**DESCRIPTION OF THE TASK**.
Copy each line of the material below that includes the string "card".

**MATERIAL FOR THIS TASK**.
☆ ☆ ☆ ☆

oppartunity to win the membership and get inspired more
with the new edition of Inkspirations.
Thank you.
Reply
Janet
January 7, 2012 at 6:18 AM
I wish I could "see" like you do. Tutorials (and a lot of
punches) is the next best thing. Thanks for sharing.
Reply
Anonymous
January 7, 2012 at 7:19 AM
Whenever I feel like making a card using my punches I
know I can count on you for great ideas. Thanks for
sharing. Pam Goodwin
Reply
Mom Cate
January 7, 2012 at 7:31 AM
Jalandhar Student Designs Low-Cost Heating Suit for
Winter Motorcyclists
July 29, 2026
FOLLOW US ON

☆ ☆ ☆ ☆

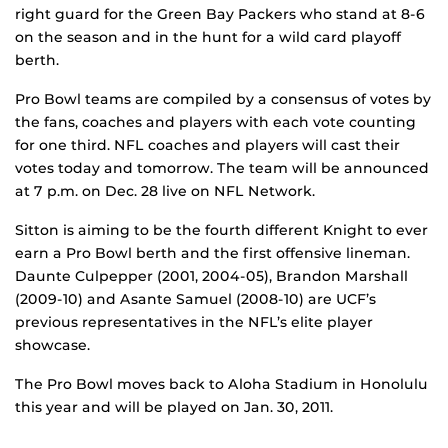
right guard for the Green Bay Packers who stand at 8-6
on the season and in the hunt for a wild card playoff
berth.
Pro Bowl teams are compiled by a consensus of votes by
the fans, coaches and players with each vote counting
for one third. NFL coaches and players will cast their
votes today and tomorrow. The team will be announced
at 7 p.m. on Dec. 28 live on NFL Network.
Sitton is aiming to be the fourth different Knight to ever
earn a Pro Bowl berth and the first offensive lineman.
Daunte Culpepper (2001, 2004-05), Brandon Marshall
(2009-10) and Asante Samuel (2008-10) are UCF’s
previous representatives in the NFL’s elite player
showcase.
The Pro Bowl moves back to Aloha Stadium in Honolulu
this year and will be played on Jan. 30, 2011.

☆ ☆ ☆ ☆

**ANSWER TO THE EXERCISE**.
Whenever I feel like making a card using my punches I
on the season and in the hunt for a wild card playoff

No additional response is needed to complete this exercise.